No, its not all that expensive compared the overall cost of valgrind and
the amount of diagnostic power it provides. Determining stack
boundaries has always been a bit fraught. Typically a stack switch has
been determined heuristically by looking for a "large" change in stack
pointer, but there's a callback to specifically mark a range of memory
as a stack, so that movements into and out of a stack can be determined
as a switch (added specifically to deal with small densely packed stacks
in uml).
Hm, I'd expect it to.

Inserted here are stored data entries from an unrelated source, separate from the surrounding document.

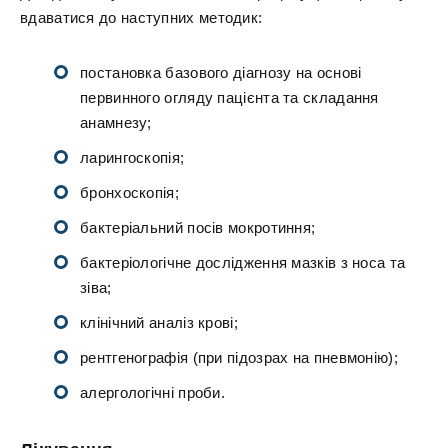
вдаватися до наступних методик:
постановка базового діагнозу на основі
первинного огляду пацієнта та складання
анамнезу;
ларингоскопія;
бронхоскопія;
бактеріальний посів мокротиння;
бактеріологічне дослідження мазків з носа та
зіва;
клінічний аналіз крові;
рентгенографія (при підозрах на пневмонію);
алергологічні проби.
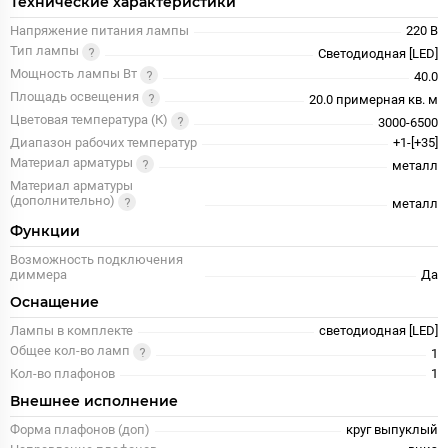
Технические характеристики
Напряжение питания лампы
220 В
Тип лампы
Светодиодная [LED]
Мощность лампы Вт
40.0
Площадь освещения
20.0 примерная кв. м
Цветовая температура (К)
3000-6500
Диапазон рабочих температур
+1-[+35]
Материал арматуры
металл
Материал арматуры
(дополнительно)
металл
Функции
Возможность подключения
диммера
Да
Оснащение
Лампы в комплекте
светодиодная [LED]
Общее кол-во ламп
1
Кол-во плафонов
1
Внешнее исполнение
Форма плафонов (доп)
круг выпуклый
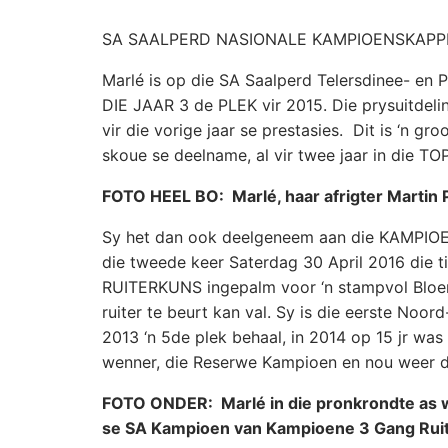
SA SAALPERD NASIONALE KAMPIOENSKAPPE va
Marlé is op die SA Saalperd Telersdinee- e
DIE JAAR 3 de PLEK vir 2015. Die prysuitdel
vir die vorige jaar se prestasies. Dit is ‘n g
skoue se deelname, al vir twee jaar in die TOP 
FOTO HEEL BO: Marlé, haar afrigter Martin 
Sy het dan ook deelgeneem aan die KAMPIOE
die tweede keer Saterdag 30 April 2016 di
RUITERKUNS ingepalm voor ‘n stampvol Bloemfo
ruiter te beurt kan val. Sy is die eerste Noor
2013 ‘n 5de plek behaal, in 2014 op 15 jr wa
wenner, die Reserwe Kampioen en nou weer 
FOTO ONDER: Marlé in die pronkrondte as w
se SA Kampioen van Kampioene 3 Gang Rui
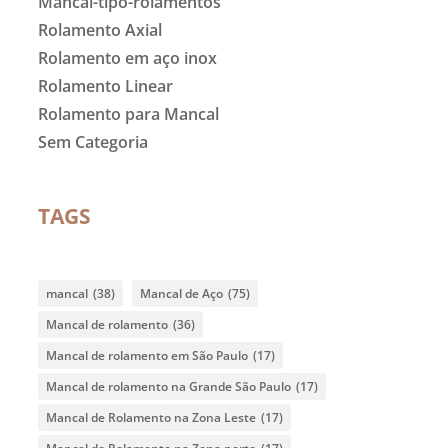
Mancal-tipo-rolamentos
Rolamento Axial
Rolamento em aço inox
Rolamento Linear
Rolamento para Mancal
Sem Categoria
TAGS
mancal
(38)
Mancal de Aço
(75)
Mancal de rolamento
(36)
Mancal de rolamento em São Paulo
(17)
Mancal de rolamento na Grande São Paulo
(17)
Mancal de Rolamento na Zona Leste
(17)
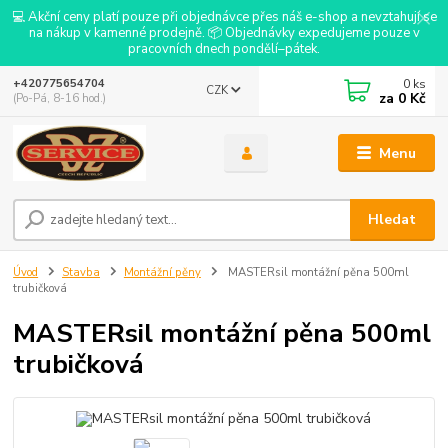
💻 Akční ceny platí pouze při objednávce přes náš e-shop a nevztahují se
na nákup v kamenné prodejně. 📦 Objednávky expedujeme pouze v
pracovních dnech pondělí–pátek.
0
ks
+420775654704
CZK
za
0 Kč
(Po-Pá, 8-16 hod.)
Menu
Hledat
Úvod
Stavba
Montážní pěny
MASTERsil montážní pěna 500ml
trubičková
MASTERsil montážní pěna 500ml
trubičková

Oh, your test program doesn't use the value.
Valgrind doesn't complain about uninitialized values unless they
actually affect execution (ie, a conditional depends on one, you use it
as an address for a dereference, or pass it to a syscall).
The attached version emits errors as I'd expect:
$ valgrind t10
==30474== Memcheck, a memory error detector.

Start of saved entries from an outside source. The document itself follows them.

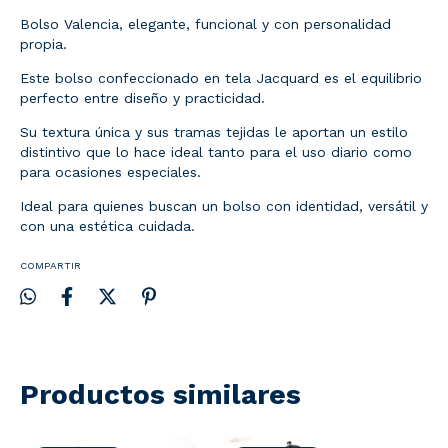
Bolso Valencia, elegante, funcional y con personalidad
propia.
Este bolso confeccionado en tela Jacquard es el equilibrio
perfecto entre diseño y practicidad.
Su textura única y sus tramas tejidas le aportan un estilo
distintivo que lo hace ideal tanto para el uso diario como
para ocasiones especiales.
Ideal para quienes buscan un bolso con identidad, versátil y
con una estética cuidada.
COMPARTIR
Productos similares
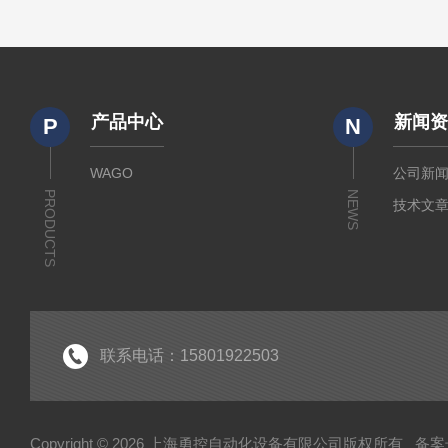
产品中心
新闻
P
N
WAGO
公司新
PRODUCTS
NEWS
技术文
联系电话：15801922503
Copyright © 2026 上海勇控自动化设备有限公司版权所有
备案号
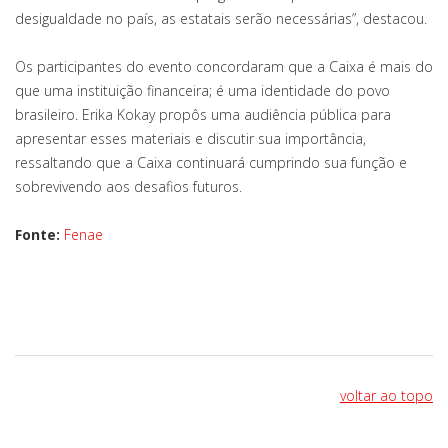
desigualdade no país, as estatais serão necessárias”, destacou.
Os participantes do evento concordaram que a Caixa é mais do
que uma instituição financeira; é uma identidade do povo
brasileiro. Erika Kokay propôs uma audiência pública para
apresentar esses materiais e discutir sua importância,
ressaltando que a Caixa continuará cumprindo sua função e
sobrevivendo aos desafios futuros.
Fonte:
Fenae
voltar ao topo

==30474== Copyright (C) 2002-2007, and GNU GPL'd, by Julian Seward et al.
==30474== Using LibVEX rev 1804, a library for dynamic binary translation.

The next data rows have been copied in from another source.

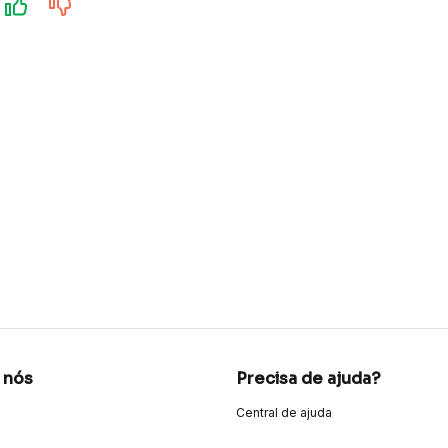
 nós
Precisa de ajuda?
Central de ajuda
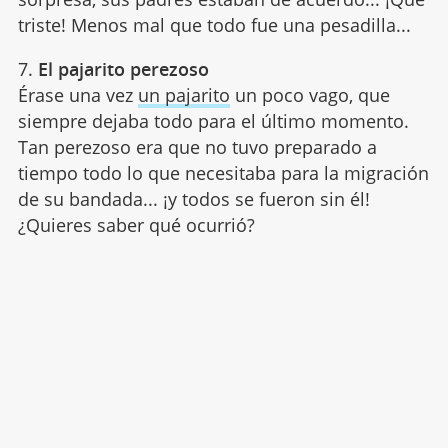
triste! Menos mal que todo fue una pesadilla...
7.
El pajarito perezoso
Érase una vez
un pajarito
un poco vago, que
siempre dejaba todo para el último momento.
Tan perezoso era que no tuvo preparado a
tiempo todo lo que necesitaba para la migración
de su bandada... ¡y todos se fueron sin él!
¿Quieres saber qué ocurrió?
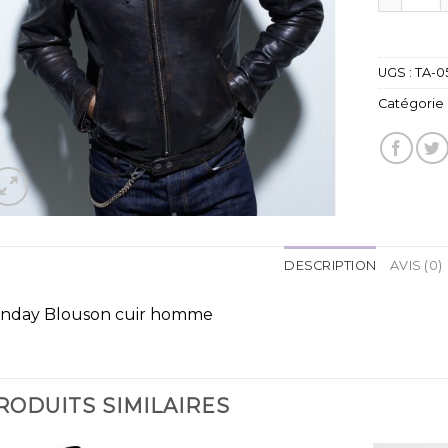
UGS :
TA-0
Catégorie 
DESCRIPTION
AVIS (0)
nday Blouson cuir homme
RODUITS SIMILAIRES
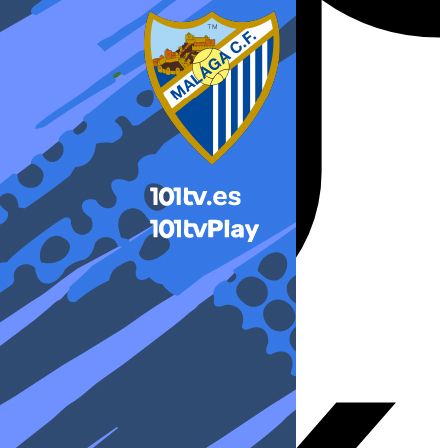
X-twitter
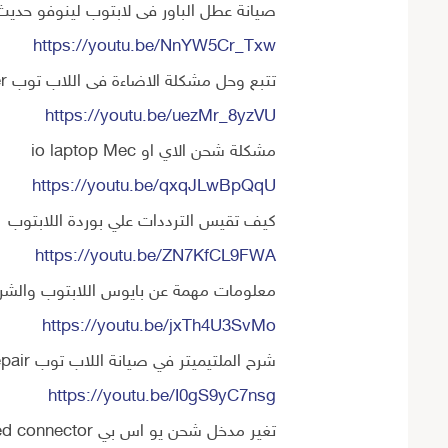
صيانة عطل الباور فى لابتوب لينوفو حديث
https://youtu.be/NnYW5Cr_Txw
تتبع وحل مشكلة الاضاءة فى اللاب توب laptop brightness dimmer
https://youtu.be/uezMr_8yzVU
مشكلة شحن الاي او io laptop Mec
https://youtu.be/qxqJLwBpQqU
كيف تقيس الترددات علي بوردة اللابتوب
https://youtu.be/ZN7KfCL9FWA
معلومات مهمة عن بايوس اللابتوب والشرائح الجديدة op motherboard
https://youtu.be/jxTh4U3SvMo
شرح الملتيميتر في صيانة اللاب توب Multimeter for Repair
https://youtu.be/I0gS9yC7nsg
تغير مدخل شحن يو اس بي Replace a damaged connector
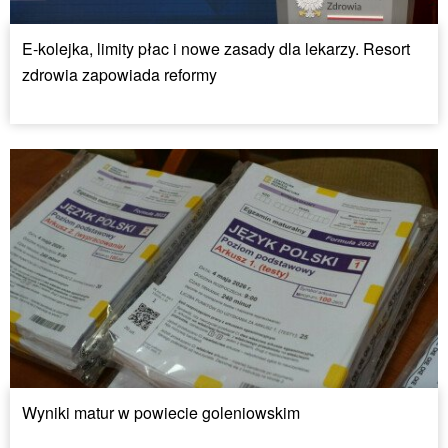
E-kolejka, limity płac i nowe zasady dla lekarzy. Resort
zdrowia zapowiada reformy
Wyniki matur w powiecie goleniowskim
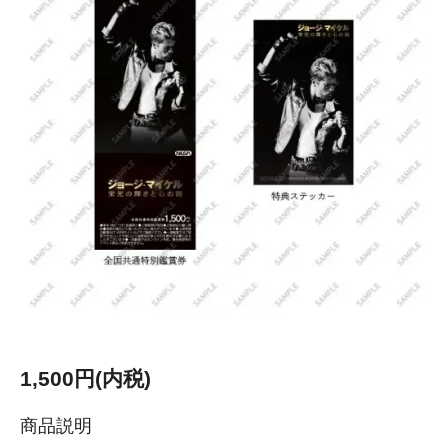
1,500円(内税)
商品説明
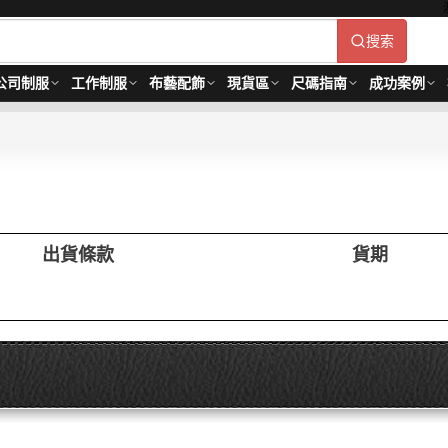
搜索
公司制服
工作制服
布藝配飾
現貨區
尺碼指南
成功案例
出貨條款
貨期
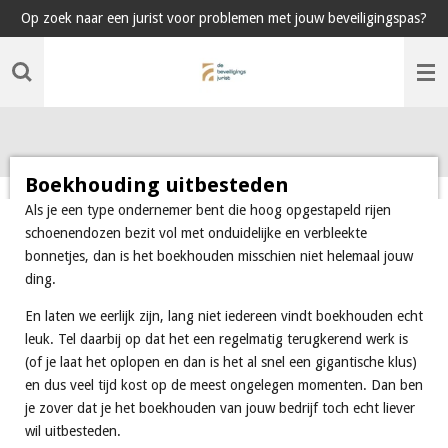
Op zoek naar een jurist voor problemen met jouw beveiligingspas?
Ga
direct
naar
de
hoofdinhoud
Boekhouding uitbesteden
Als je een type ondernemer bent die hoog opgestapeld rijen
schoenendozen bezit vol met onduidelijke en verbleekte
bonnetjes, dan is het boekhouden misschien niet helemaal jouw
ding.
En laten we eerlijk zijn, lang niet iedereen vindt boekhouden echt
leuk. Tel daarbij op dat het een regelmatig terugkerend werk is
(of je laat het oplopen en dan is het al snel een gigantische klus)
en dus veel tijd kost op de meest ongelegen momenten. Dan ben
je zover dat je het boekhouden van jouw bedrijf toch echt liever
wil uitbesteden.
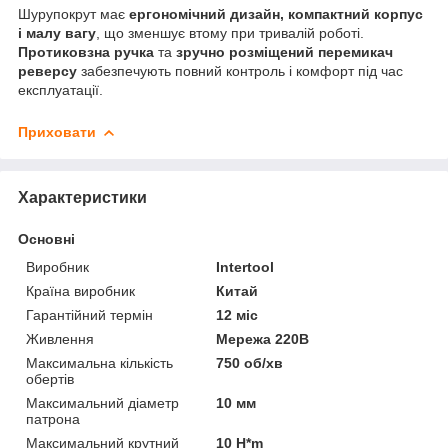
Шурупокрут має
ергономічний дизайн, компактний корпус
і малу вагу
, що зменшує втому при тривалій роботі.
Протиковзна ручка
та
зручно розміщений перемикач
реверсу
забезпечують повний контроль і комфорт під час
експлуатації.
Приховати
Характеристики
Основні
Виробник
Intertool
Країна виробник
Китай
Гарантійний термін
12 міс
Живлення
Мережа 220В
Максимальна кількість
750 об/хв
обертів
Максимальний діаметр
10 мм
патрона
Максимальний крутний
10 H*m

==30474== Copyright (C) 2004-2007, and GNU GPL'd, by OpenWorks LLP.
==30474== Using valgrind-3.3.0, a dynamic binary instrumentation framework.
==30474== Copyright (C) 2000-2007, and GNU GPL'd, by Julian Seward et al.
==30474== For more details, rerun with: -v
==30474==
f1 set y to 1
==30474== Conditional jump or move depends on uninitialised value(s)
==30474== at 0x8048420: test (t10.c:22)
==30474== by 0x8048451: main (t10.c:29)
==30474==
==30474== Use of uninitialised value of size 4
==30474== at 0xB5C5B6: _itoa_word (in /lib/libc-2.8.so)
==30474== by 0xB5FF90: vfprintf (in /lib/libc-2.8.so)
==30474== by 0xB6769F: printf (in /lib/libc-2.8.so)
==30474== by 0x8048436: test (t10.c:23)
==30474== by 0x8048451: main (t10.c:29)
==30474==
==30474== Conditional jump or move depends on uninitialised value(s)
==30474== at 0xB5C5BE: _itoa_word (in /lib/libc-2.8.so)
==30474== by 0xB5FF90: vfprintf (in /lib/libc-2.8.so)
==30474== by 0xB6769F: printf (in /lib/libc-2.8.so)
==30474== by 0x8048436: test (t10.c:23)
==30474== by 0x8048451: main (t10.c:29)
==30474==
==30474== Conditional jump or move depends on uninitialised value(s)
==30474== at 0xB5EADE: vfprintf (in /lib/libc-2.8.so)
==30474== by 0xB6769F: printf (in /lib/libc-2.8.so)
==30474== by 0x8048436: test (t10.c:23)
==30474== by 0x8048451: main (t10.c:29)
==30474==
==30474== Conditional jump or move depends on uninitialised value(s)
==30474== at 0xB60828: vfprintf (in /lib/libc-2.8.so)
==30474== by 0xB6769F: printf (in /lib/libc-2.8.so)
==30474== by 0x8048436: test (t10.c:23)
==30474== by 0x8048451: main (t10.c:29)
==30474==
==30474== Conditional jump or move depends on uninitialised value(s)
==30474== at 0xB5EB88: vfprintf (in /lib/libc-2.8.so)
==30474== by 0xB6769F: printf (in /lib/libc-2.8.so)
==30474== by 0x8048436: test (t10.c:23)
==30474== by 0x8048451: main (t10.c:29)
f2 set y to 13123572
==30474==
==30474== ERROR SUMMARY: 20 errors from 6 contexts (suppressed: 13 from 1)
==30474== malloc/free: in use at exit: 0 bytes in 0 blocks.
==30474== malloc/free: 0 allocs, 0 frees, 0 bytes allocated.
==30474== For counts of detected errors, rerun with: -v
==30474== All heap blocks were freed -- no leaks are possible.